Published:Friday | October 28, 2016 | 12:00 AMSteven Jackson
Robert Parkins, managing director of Lasco Manufacturing Limited.

Lasco Manufacturing Limited posted a 45 per cent rise in net profit at $363 million for its second-quarter boosted by continued robust sales from its iCool beverage production line.

It resulted in earning per share hitting nine cents during the quarter compared with six cents a year earlier. Revenue rose to $2.2 billion for the September second-quarter or one-third higher than the $1.65 billion earned a year ago.

"Production at the liquid plant continues to grow steadily, and we will further increase our capacity to meet the overwhelming market demand for our iCool line of beverages, by ramping up production with the installation of additional equipment by the end of the financial year," said Managing Director Robert Parkins in a statement accompanying the financials.

"We continue to be optimistic and confident about the future for this product line with substantial profits to be realised," he said.

New products to be introduced

Over six months, the company made net profit of $587 million on revenues of $3.9 billion. This equated to earnings per share of 14 cents compared to 12 cents a year earlier.

Parkins also hinted that new products will be introduced by the end of the year in order to continue realising "significant sales and profits". The new dry plant at White Marl is now fully operational and, together with the existing Red Hills Road Dry Plant, recorded an increase of 24 per cent in profits over last year, added Parkins.

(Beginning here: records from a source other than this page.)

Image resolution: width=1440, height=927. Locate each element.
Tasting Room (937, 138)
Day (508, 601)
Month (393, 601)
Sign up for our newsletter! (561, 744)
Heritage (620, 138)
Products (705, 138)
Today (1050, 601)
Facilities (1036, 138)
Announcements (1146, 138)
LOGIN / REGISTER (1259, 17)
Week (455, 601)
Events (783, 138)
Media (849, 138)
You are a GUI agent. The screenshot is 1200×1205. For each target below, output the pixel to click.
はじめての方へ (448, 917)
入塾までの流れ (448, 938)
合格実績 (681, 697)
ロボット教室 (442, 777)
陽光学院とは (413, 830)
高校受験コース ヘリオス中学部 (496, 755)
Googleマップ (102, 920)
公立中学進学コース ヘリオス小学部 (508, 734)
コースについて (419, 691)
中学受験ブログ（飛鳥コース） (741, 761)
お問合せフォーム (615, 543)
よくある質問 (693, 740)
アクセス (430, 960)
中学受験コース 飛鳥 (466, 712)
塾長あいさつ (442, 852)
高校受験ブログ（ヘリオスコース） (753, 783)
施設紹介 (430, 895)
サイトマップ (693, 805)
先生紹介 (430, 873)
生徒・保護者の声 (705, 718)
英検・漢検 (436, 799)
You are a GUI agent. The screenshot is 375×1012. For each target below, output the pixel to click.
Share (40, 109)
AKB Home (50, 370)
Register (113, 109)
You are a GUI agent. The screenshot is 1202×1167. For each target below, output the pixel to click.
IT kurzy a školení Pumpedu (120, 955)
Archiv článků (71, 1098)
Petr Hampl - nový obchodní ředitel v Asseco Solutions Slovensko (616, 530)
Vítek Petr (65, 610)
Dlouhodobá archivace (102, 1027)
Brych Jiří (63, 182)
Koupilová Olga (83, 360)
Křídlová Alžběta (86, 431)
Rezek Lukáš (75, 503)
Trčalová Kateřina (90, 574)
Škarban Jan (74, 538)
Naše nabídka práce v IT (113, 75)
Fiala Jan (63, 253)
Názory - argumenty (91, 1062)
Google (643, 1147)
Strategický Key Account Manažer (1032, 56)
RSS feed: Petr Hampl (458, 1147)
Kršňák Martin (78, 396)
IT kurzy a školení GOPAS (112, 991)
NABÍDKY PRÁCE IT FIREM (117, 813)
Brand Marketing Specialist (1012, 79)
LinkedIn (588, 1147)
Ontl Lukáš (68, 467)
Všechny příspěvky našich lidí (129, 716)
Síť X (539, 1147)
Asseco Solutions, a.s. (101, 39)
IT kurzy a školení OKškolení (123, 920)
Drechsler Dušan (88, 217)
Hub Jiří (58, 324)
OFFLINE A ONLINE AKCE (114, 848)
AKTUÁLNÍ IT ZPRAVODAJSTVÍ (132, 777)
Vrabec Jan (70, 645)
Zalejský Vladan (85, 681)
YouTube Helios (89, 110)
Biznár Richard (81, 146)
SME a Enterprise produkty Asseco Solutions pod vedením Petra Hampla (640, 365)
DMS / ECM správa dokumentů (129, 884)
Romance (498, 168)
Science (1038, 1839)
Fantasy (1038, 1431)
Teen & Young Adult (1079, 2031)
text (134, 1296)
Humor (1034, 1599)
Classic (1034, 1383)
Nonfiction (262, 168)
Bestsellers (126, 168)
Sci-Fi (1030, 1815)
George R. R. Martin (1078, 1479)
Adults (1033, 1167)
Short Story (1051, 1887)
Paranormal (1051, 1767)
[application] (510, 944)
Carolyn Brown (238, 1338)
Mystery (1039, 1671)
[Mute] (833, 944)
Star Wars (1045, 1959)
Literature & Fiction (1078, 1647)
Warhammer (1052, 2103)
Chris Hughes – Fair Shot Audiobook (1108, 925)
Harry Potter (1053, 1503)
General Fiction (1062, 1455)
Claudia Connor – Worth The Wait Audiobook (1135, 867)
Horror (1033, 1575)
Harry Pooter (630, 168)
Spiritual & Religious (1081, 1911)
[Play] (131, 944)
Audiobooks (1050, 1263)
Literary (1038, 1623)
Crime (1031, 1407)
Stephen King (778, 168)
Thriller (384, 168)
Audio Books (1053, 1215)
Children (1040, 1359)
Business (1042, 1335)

The company's balance sheet shows the value of fixed assets - property, plant and equipment - moving from $3.5 billion at the beginning of the financial year to $4.6 billion at the close of the second-quarter. This is due to approximately $1 billion of assets associated with both the liquid and dry plants being transferred during the period from work in progress as a result of continuing commissioning of these operations, Parkins said.

In early October, at the annual general meeting, Lasco Manufacturers announced plans for another round of investment totalling US$10 million ($1.3 billion) for the ensuing financial year as the company ramps up exports. The company will spend US$5 million on expanding its building adding an additional 62,000 square feet then another US$5 million on the equipment to in order to triple capacity, according to chairman Lascelles Chin in his address to shareholders at the meeting.

With the increased investment, the company expects to double profits in two to three years. Lasco Manufacturing earned $826 million in net profit on $6.5 billion in revenues for its year end March 2016, or 34 per cent higher net profit year on year. The upgrade will allow for new products lines and increased output of iCool.

Sister company Lasco Distributors Limited now exports iCool to six countries in the region, with plans to enter Trinidad & Tobago, and Panama. The company plans to utilise the Massy Group to distribute its drink in T&T, while offering other products to other distributors. Lasco will also re-enter Haiti - which performed well on sales but poorly on receivables - but will only sell dry products in that market as liquid products attract a prohibitive 40 per cent duty.

Lasco asserted to shareholders that it is the number one company in its class in the Jamaican market and number two in Barbados as well as Guyana.